親友の本音

今にも空が泣き出しそうな曇りの日曜日。
あたしはお土産を持ち、親友の家のベルを鳴らした。

《はい、桃城です。》

『こんにちは、愛です。』

《愛ちゃん、いらっしゃい。

今開けるわね。》

桃城ママだ。
玄関が開き、見慣れた桃城ママの顔が出迎えてくれた。
相変わらず華代に似たほんわかした雰囲気をしている。
あたしは自然と笑顔になった。

「さあ、入って。」

『お邪魔します。

これ、お土産です。』

「本当に?

何時もありがとうね。」

桃城ママは感激で目をキラキラさせた。
まるで桃先輩みたいだ。
上質な紙袋に入っているのは、デンマークのお土産とあたし手作りのマドレーヌだ。
お土産にはお勧めだと聞いた蜂蜜やチョコレートブラウニーを買ってきた。

「華代なら部屋で待ってるわ。

洗面所は自由に使ってね。
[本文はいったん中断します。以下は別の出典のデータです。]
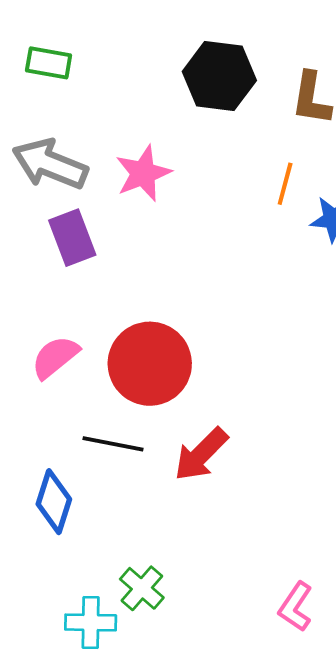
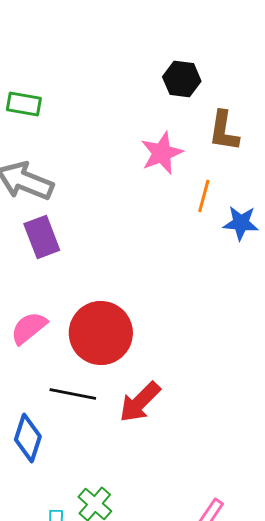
black hexagon: (219, 76) -> (182, 79), moved, size x0.7
pink star: (143, 173) -> (162, 153), moved

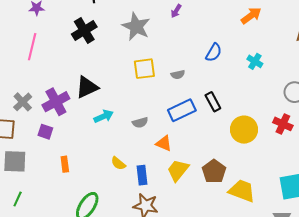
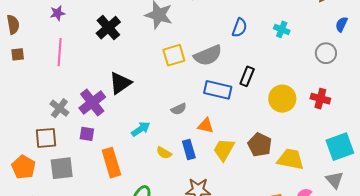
gray semicircle: (178, 75) -> (208, 55), size x2.0
black rectangle: (213, 102) -> (247, 76), turned 60
blue rectangle: (182, 110) -> (218, 90), turned 48
cyan arrow: (104, 116) -> (141, 129), moved
red cross: (283, 124) -> (320, 99), moved
orange rectangle: (65, 164) -> (111, 163), size x1.8
blue rectangle: (142, 175) -> (189, 149), moved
」

『はい、ありがとうございます。』

もう何度も訪ねた洗面所で手洗いうがいをし、手に残った水で髪を整えた。
いざ、天使の待つ部屋へ。
深呼吸してからノックをすると、可愛らしい返事が聞こえた。
ドアをそっと開けると、座布団に座って待っている親友がいた。

「愛、いらっしゃい。」

『お邪魔しまーす。』

テーブルを挟んで向かいに座った。
華代の部屋は可愛らしく整理整頓されている。
盲目の華代がぶつからないように、置物は必要最低限だ。

「それで?」

『うん…。』

すると、桃城ママが部屋に入ってきた。
ノックをしなかったのは両手が一杯だったからだ。
言ってくれたら開けるのに、肘でノブを押したらしい。
桃城ママは大きな丸皿と二つのマグカップを器用に持っている。
丸皿にはマドレーヌとチョコレートブラウニーが開けられた状態で載っていた。
華代が取り易いようにする為だ。

「マドレーヌ、一つ貰ったわ。

とても美味しいのね、ありがとう。」

『いえいえ。』

テーブルに丸皿とマグカップが置かれた。
湯気の立つマグカップから紅茶の良い香りがした。

「アールグレイよ。

ゆっくりしていってね。」

『はい、ありがとうございます。』

「お母さん、ありがとう。」

「いいのよ。」

桃城ママは華代に似た笑顔を残し、部屋を後にした。
あたしはチョコレートブラウニーを一つ手に取り、口に入れた。
口溶けが良くて、美味しい。

『チョコレートブラウニーのお土産なの、食べてね。』

「ありがとう。」

華代も笑顔を見せてくれた。
やっぱり華代に逢うと落ち着く。